JG Summit made it to Forbes Magazine Asia’s list of “the truly great ones” for the second year in a row, a rarity in a list dominated by blue chips from China and India.
Forbes said the 50 were selected from a pool of 1,295 companies that raked in at least $3 billion in annual revenue or market capitalization. They were handpicked based on revenue, earnings, return on capital share-price movements and the outlook, the leading business and financial magazine said.
The magazine noted that JG Summit was on this list because of its “solid financial track records coupled with great management and entrepreneurial skill.”
This year’s Fab 50 list was dominated by Chinese companies, with 23 entries, followed by India (11) and South Korea (4). Australia, Hong Kong, Taiwan and Thailand each had two representatives while Japan, Malaysia, Philippines and Singapore each had one on the list.
The magazine recognized that JG Summit’s “expected earnings-per-share growth next year is the highest of the 50.” It noted the 38 percent increase in the Philippines conglomerate’s market capitalization over the past 12 months.
“A slowing economy weeds out the merely good companies from the truly great ones. So this year’s list of the 50 best publicly traded companies in Asia-Pacific is a roll call of outfits that have managed to thrive amid decelerating growth in Asia and all but nonexistent growth in their US and European markets,” the magazine said in its August issue.
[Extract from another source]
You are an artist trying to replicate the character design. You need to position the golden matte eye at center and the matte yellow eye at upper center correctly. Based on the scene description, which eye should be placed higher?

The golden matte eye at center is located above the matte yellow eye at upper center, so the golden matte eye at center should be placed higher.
The elite list was topped by Hong Kong’s Noble Group, which the magazine noted had been on the list for seven straight years, the longest streak of any company since it started started picking out the region’s 2005. “It suffered a rare quarterly loss a year ago, overhauled its management and got back on course,” the magazine said.
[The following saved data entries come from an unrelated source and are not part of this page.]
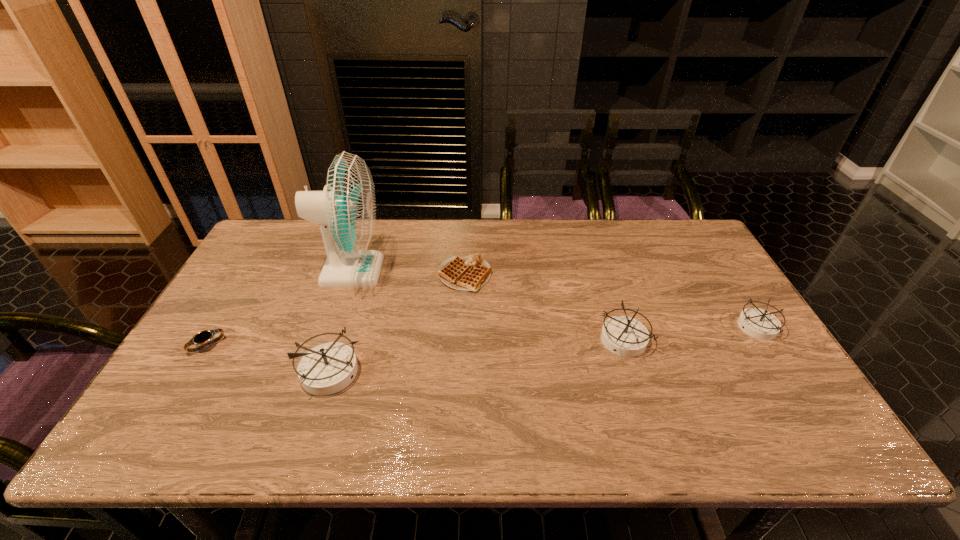 Identify the location of free space at the near edge of the desktop. Image resolution: width=960 pixels, height=540 pixels. (252, 399).

You are a GUI agent. You are given a task and a screenshot of the screen. Output one action in this format:
    pyautogui.click(x=<x>, y=<y>)
    Task: Click on the vacant area at the left edge
    
    Given the screenshot: What is the action you would take?
    pyautogui.click(x=271, y=295)

The image size is (960, 540). In the image, there is a desktop. What are the coordinates of `vacant region at the right edge` in the screenshot? It's located at (725, 286).

Find the location of `free region at the far left corner of the desktop`. free region at the far left corner of the desktop is located at coordinates (275, 253).

Identify the location of vacant space at the far right corner of the desktop. (675, 238).

Locate an element on the screen. Image resolution: width=960 pixels, height=540 pixels. free spot at the near right corner of the desktop is located at coordinates (769, 405).

Where is `unoccupied area between the fan and the leftmost object`? The width and height of the screenshot is (960, 540). unoccupied area between the fan and the leftmost object is located at coordinates (279, 308).

The image size is (960, 540). Find the location of `empty space between the tallest object and the second compass from left to right`. empty space between the tallest object and the second compass from left to right is located at coordinates (488, 306).

I want to click on free space that is in between the watch and the second tallest compass, so click(416, 343).

This screenshot has height=540, width=960. What are the coordinates of `free point between the waffle and the leftmost compass` in the screenshot? It's located at (397, 322).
The magazine said that in terms of industry, technology companies dominated its list this year with 11 representatives, up from eight last year. “The consumer durables industry has the second most representatives with eight companies followed by retailing with five members,” it said.
JG Summit is a holding company that owns two-thirds of budget airline Cebu Pacific and has business interests in branded consumer food, agro-industrial and commodity food products, property development and hotel management, petrochemicals, and international capital and financial services.
Earlier this year, a research by CLSA Asia-Pacific said this conglomerate led by “industrialist challenger” John Gokongwei was back in the limelight as a beneficiary of the Philippines’ strong consumption story and budding gaming and tourism sectors.
The CLSA report said Gokongwei’s early experiences as a trader/importer in early 1950s “forged the underlying principle of JG Summit’s time-tested formula for success: challenging the incumbents of an underserviced market and bringing into them the ‘Gokongwei brand’ of operational efficiency and synergy.”
“The very strategy that transformed JG Summit from a meek proprietorship into the industry giant that it is today is the same core principle that drives the conglomerate as it enhances its domestic portfolio and market reach outside of the Philippines,” the CLSA report said.